高齢者の間で利用が広がっている「ハンドル型電動車いす」の事故が増えているため、消費者庁の安全調査委員会(通称:消費者事故調)は2016年7月22日、簡単な操作で発進できる仕組みが事故を招いているとして、操作方法の見直しなど再発防止策を盛り込んだ報告書をまとめた。
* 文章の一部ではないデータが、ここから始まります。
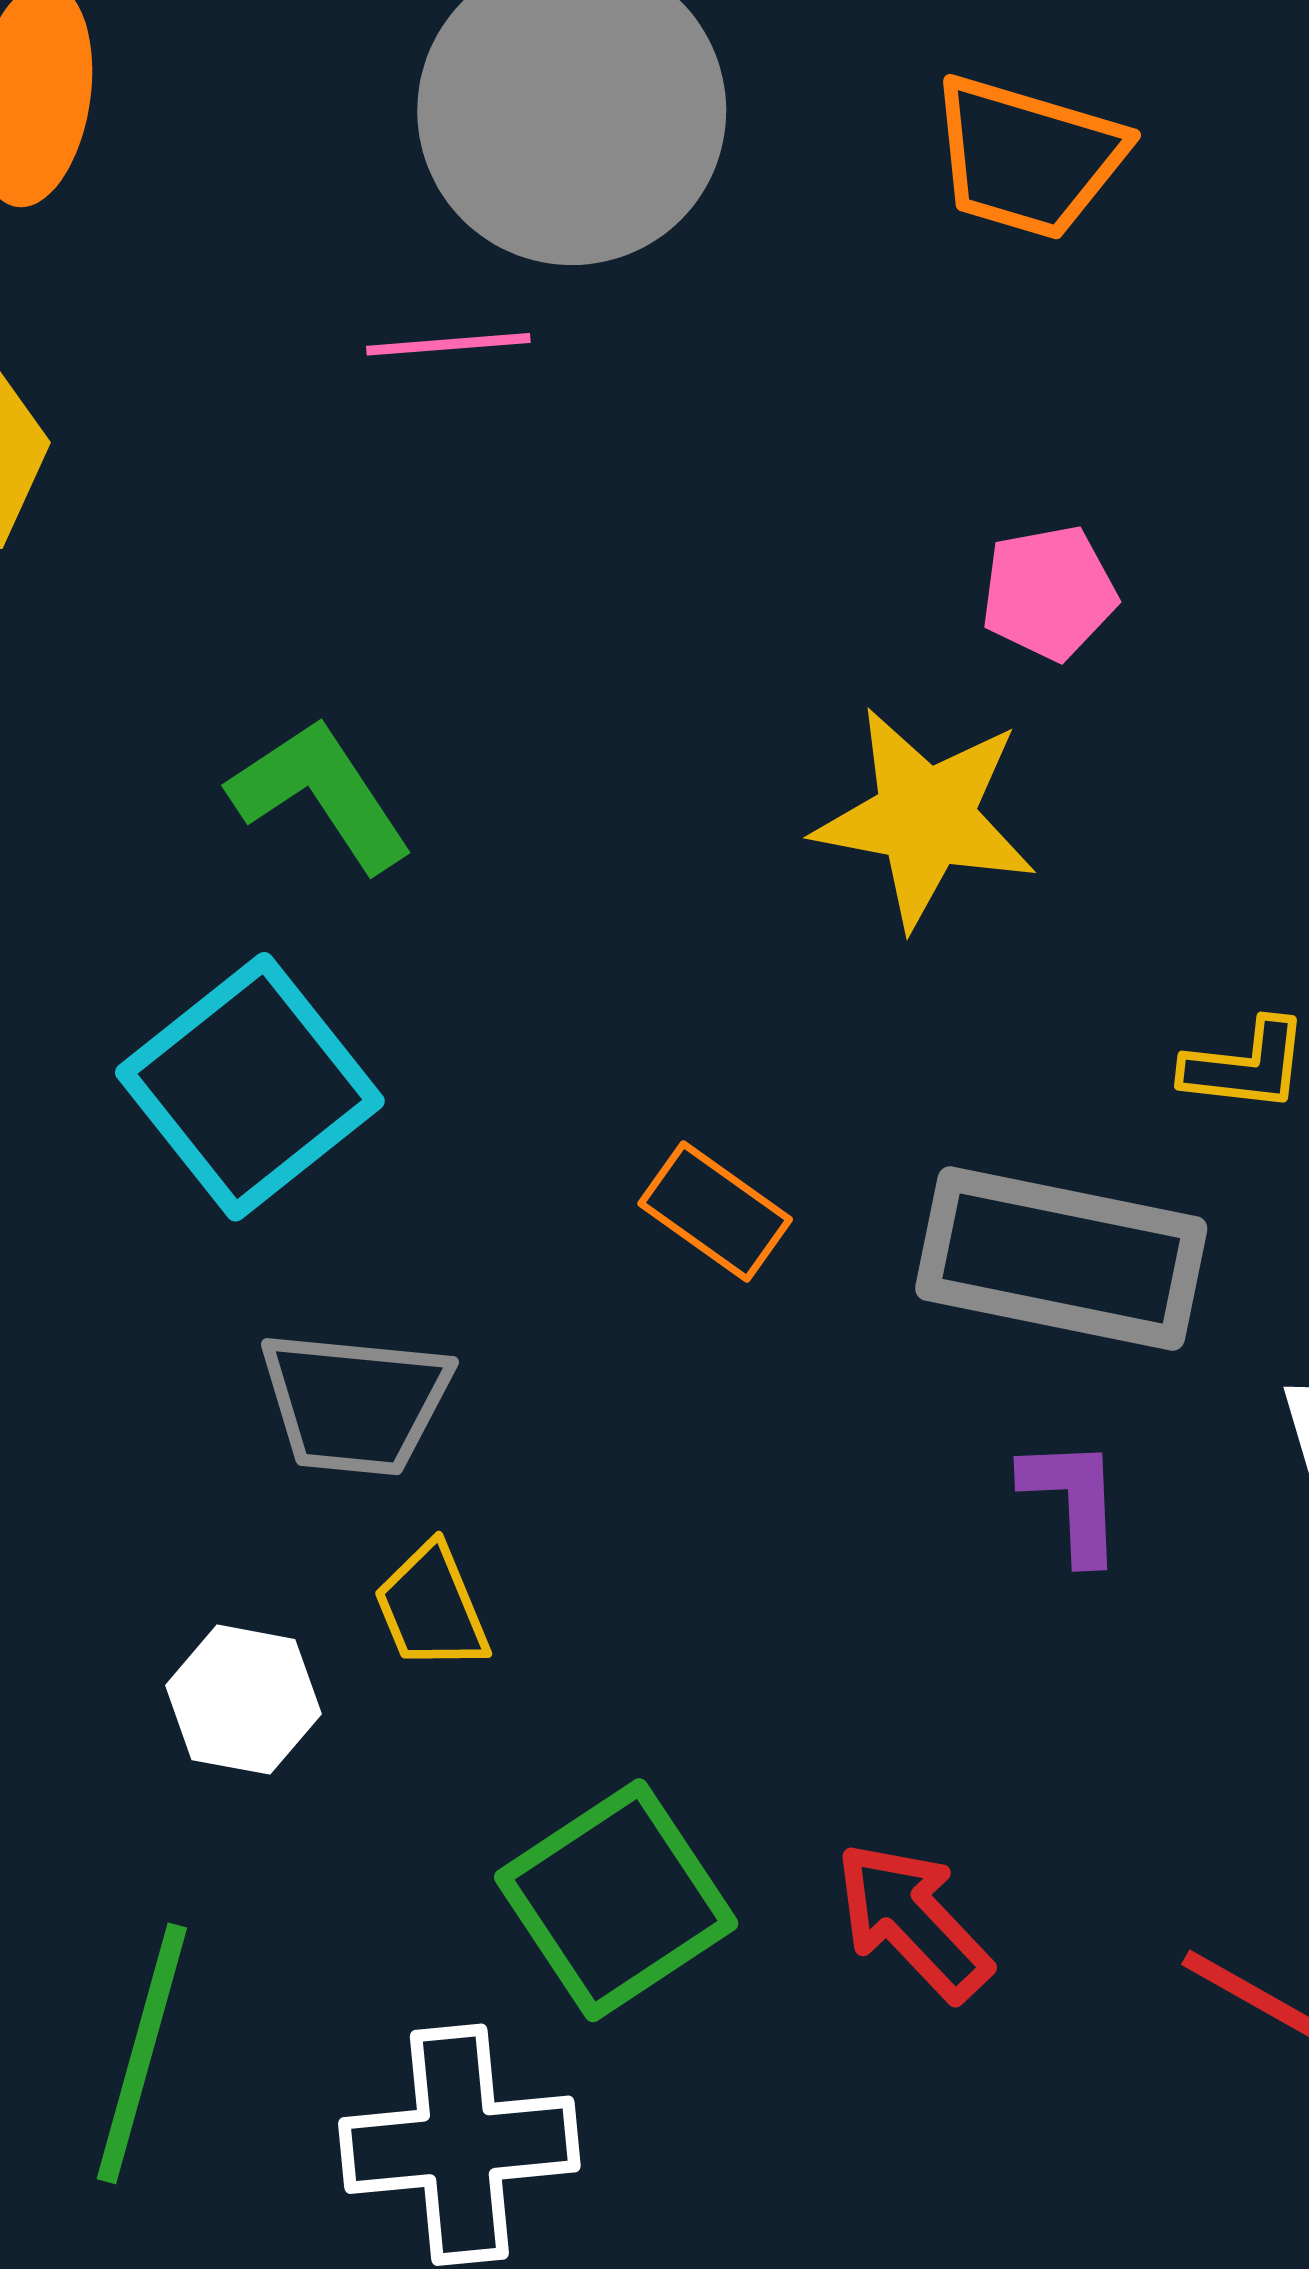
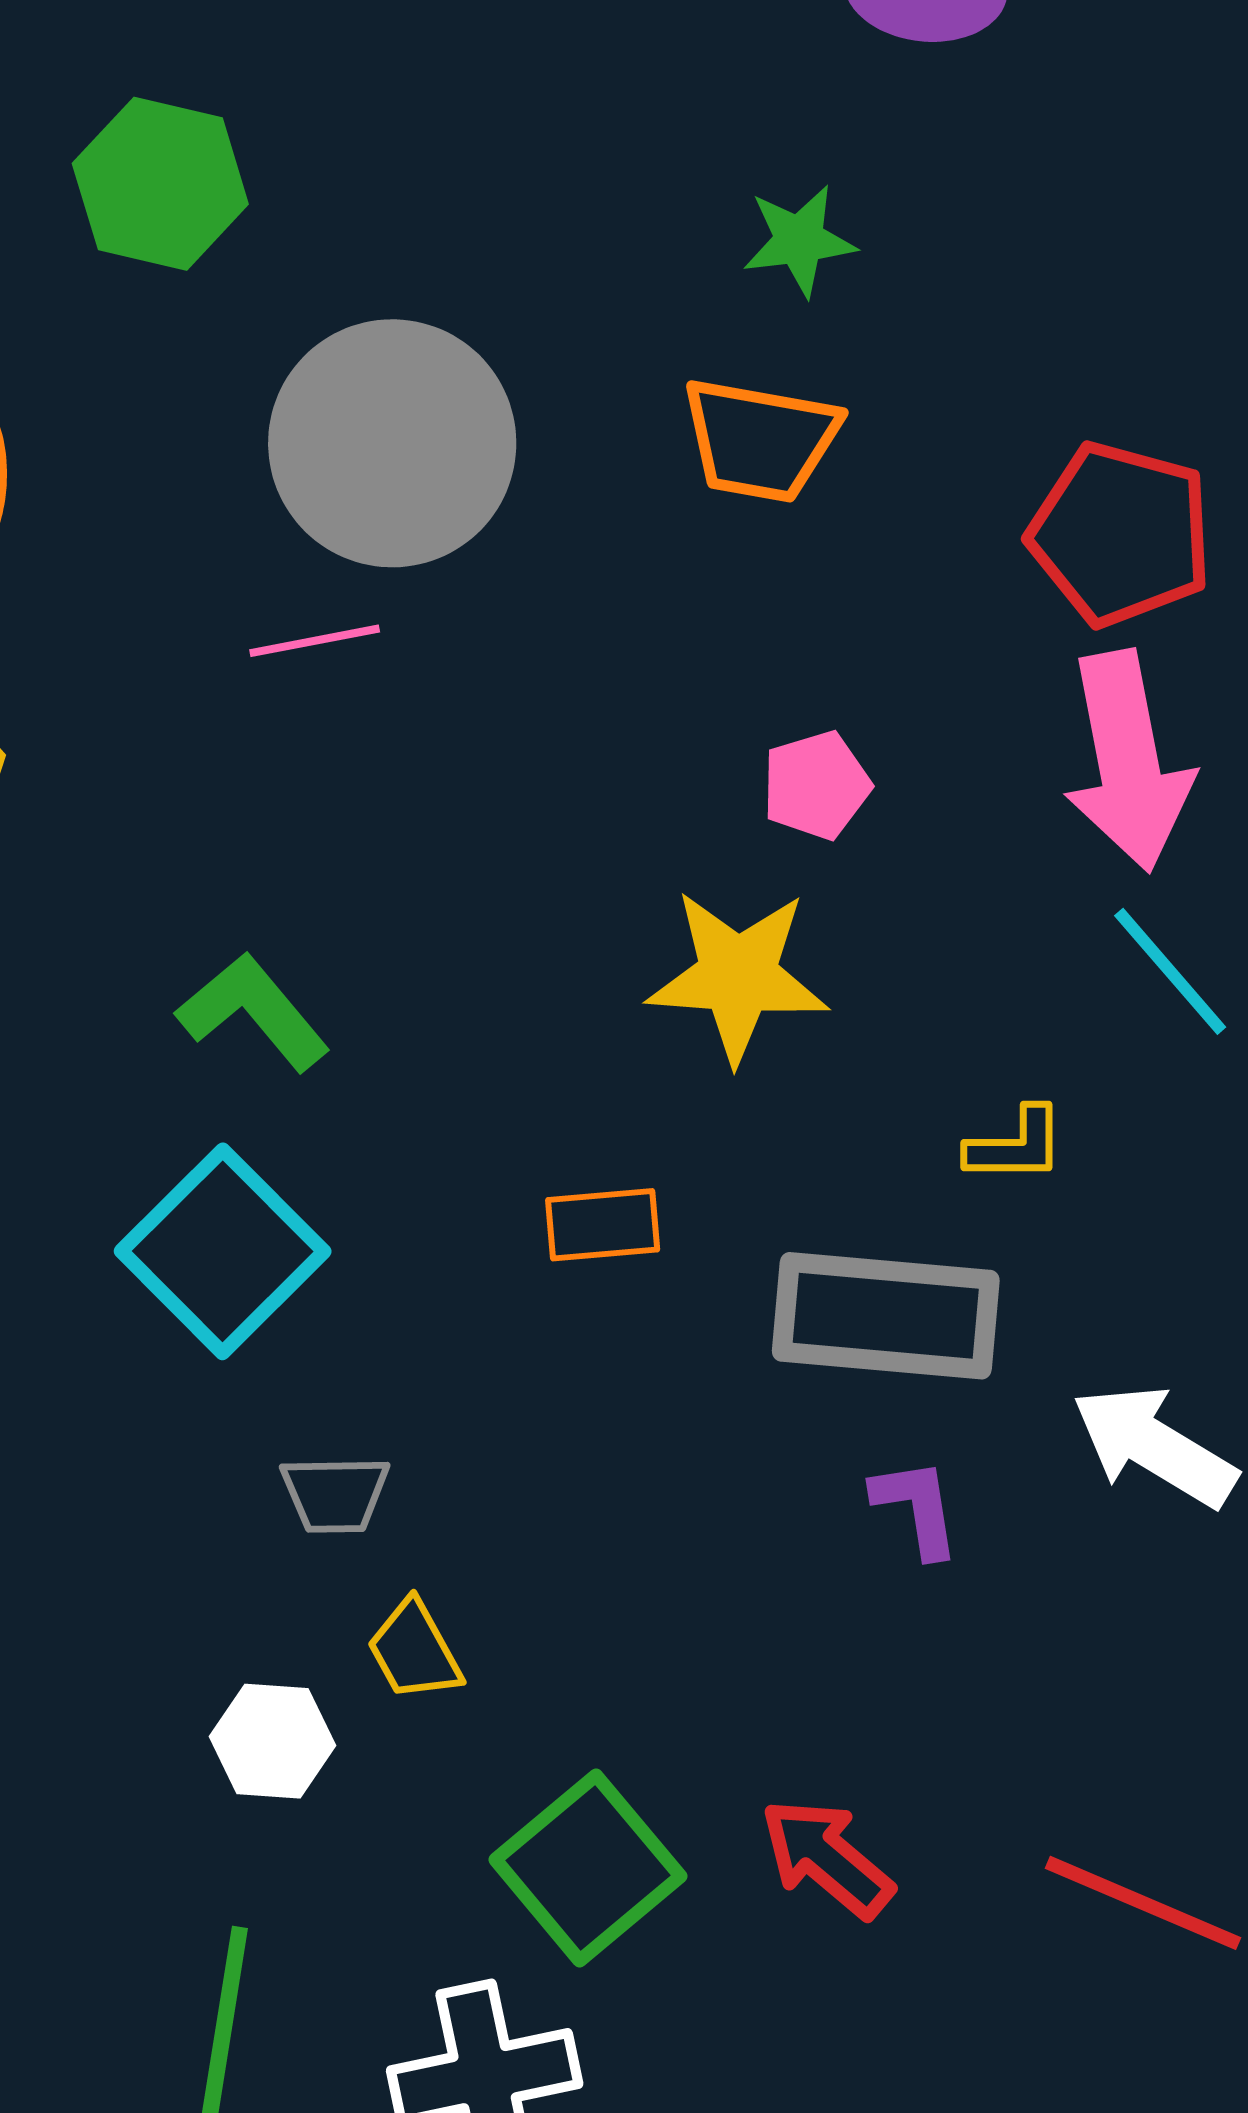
orange rectangle: (715, 1212) -> (603, 1225), moved, turned -34
gray trapezoid: (355, 1403) -> (335, 1494), size x0.7

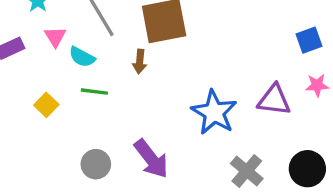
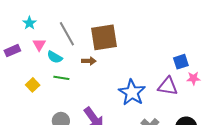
blue square: (309, 40) -> (181, 62), moved
brown arrow: (140, 62) -> (89, 61), turned -96

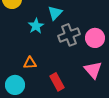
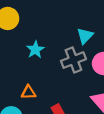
cyan triangle: (55, 13) -> (85, 36), moved

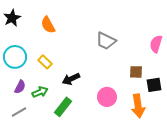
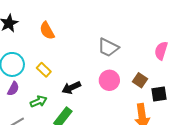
brown square: (136, 72) -> (140, 80), turned 32
purple semicircle: (20, 87) -> (13, 89), moved
pink circle: (107, 97) -> (109, 80), moved

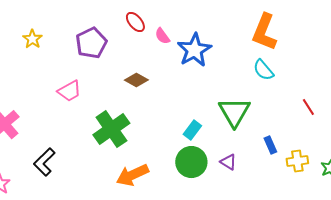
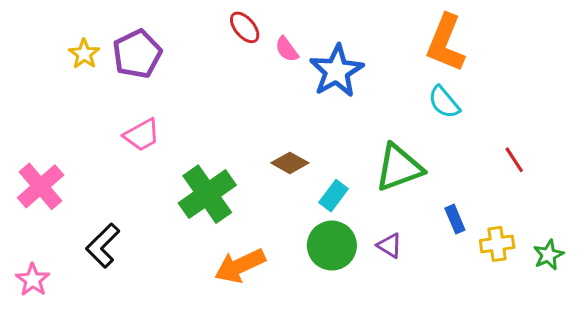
purple pentagon: (91, 43) -> (137, 54), moved
brown diamond: (136, 80) -> (290, 163), moved
green triangle: (234, 112) -> (399, 168), turned 40

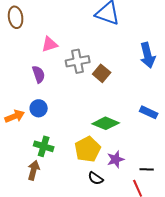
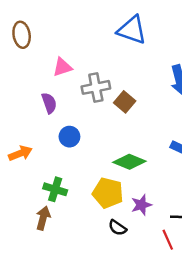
blue circle: (39, 108) -> (69, 137), moved
yellow pentagon: (88, 149) -> (108, 193), turned -30

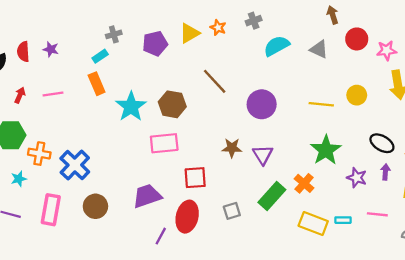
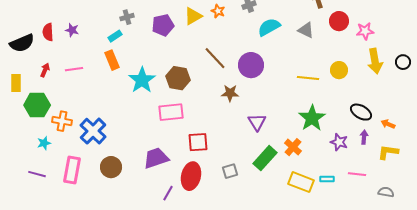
purple circle: (262, 104) -> (251, 65), moved
brown star: (232, 148) -> (230, 93), moved

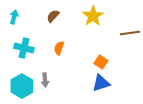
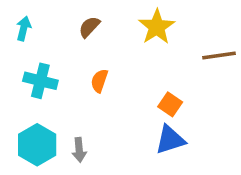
gray arrow: (45, 80) -> (79, 150), moved

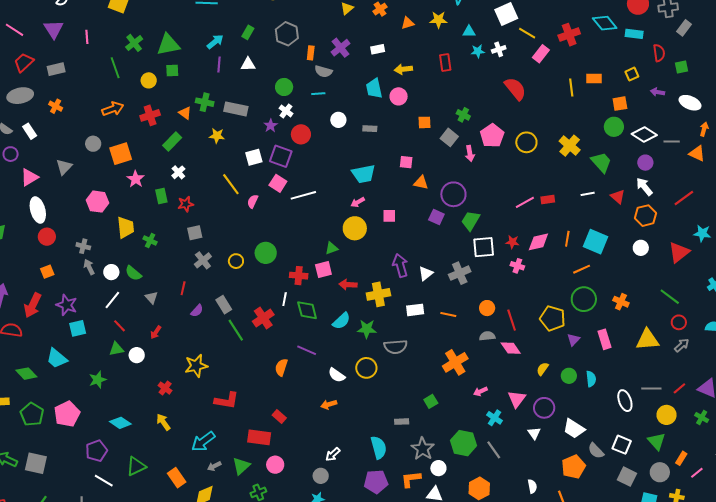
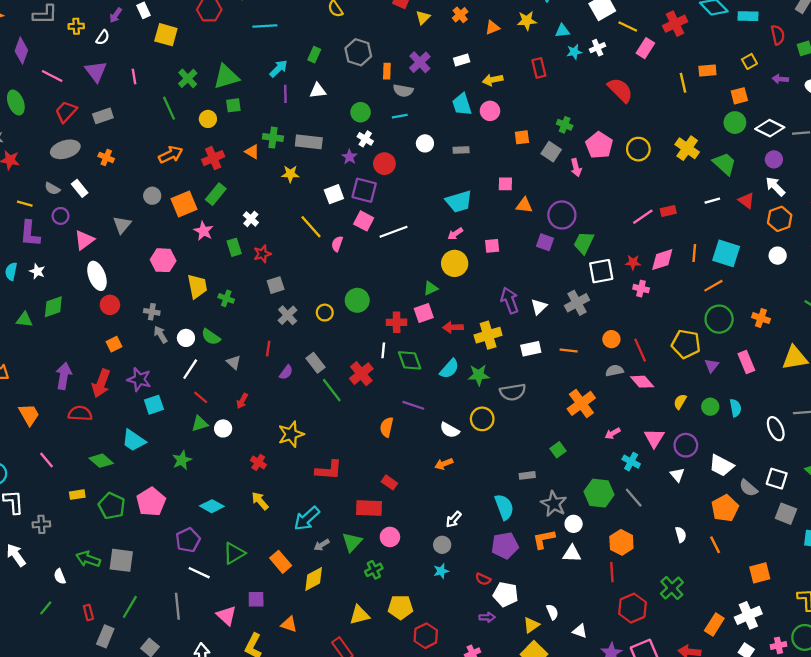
green rectangle: (172, 142) -> (216, 194), moved

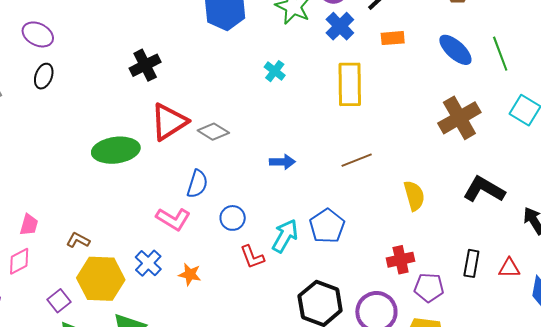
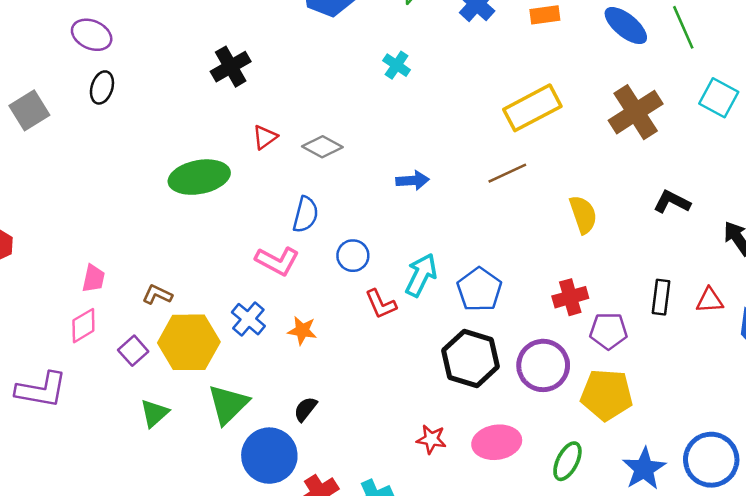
yellow rectangle: (350, 84) -> (532, 108), moved, turned 66
red triangle: (169, 122) -> (265, 137), size x0.5
black L-shape: (484, 189) -> (672, 202), size x0.7
blue pentagon: (327, 226) -> (479, 290), moved
purple square: (59, 301) -> (133, 351), moved

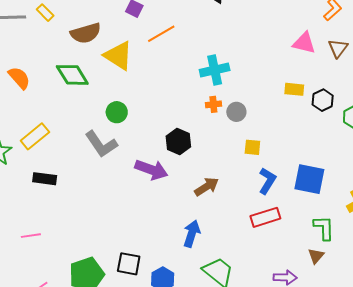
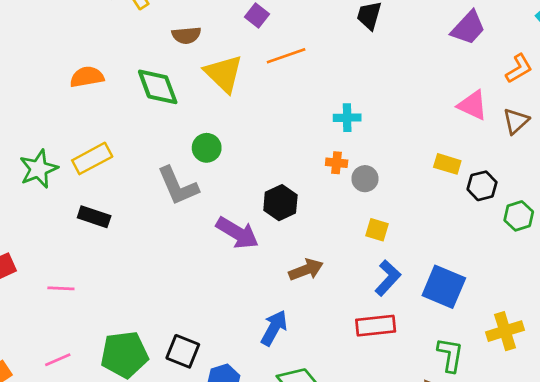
brown semicircle: (86, 33) -> (186, 35), size x0.7
cyan cross: (215, 70) -> (347, 118), size x0.7
orange semicircle: (19, 78) -> (87, 77), turned -70

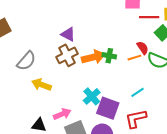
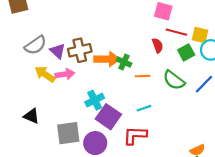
purple triangle: (68, 34) -> (58, 51), moved
red semicircle: (143, 48) -> (158, 46), moved
orange line: (134, 58) -> (143, 76), moved
pink arrow: (62, 114) -> (65, 74), moved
メーカーに車いすの構造の改善を求める一方、高齢者自身や家族らに注意を呼びかけている。

踏切前で具合が悪くなりアクセルに触れる

ハンドル型電動車いすは、シートに座り、アクセルレバーを手で軽く押すだけで簡単に発進できる。足腰が弱くなった高齢者の日常の移動手段として普及しており、全国で推計約8万6000台が使われている。道路を外れて脱輪して転倒したり、踏切内で電車にひかれたりするなどの事故が多発。2008〜2014年の7年間で36人が死亡、15人が重傷を負った。

消費者事故調は、踏切の前で停車中に突然具合が悪くなって前のめりに倒れるなど、意図せずにアクセルレバーに触れるケースが多いと指摘。対策をとるようメーカーに求めた。また、高齢者自身にも運転技能訓練を受けるなど、操作に気をつけるよう呼びかけた。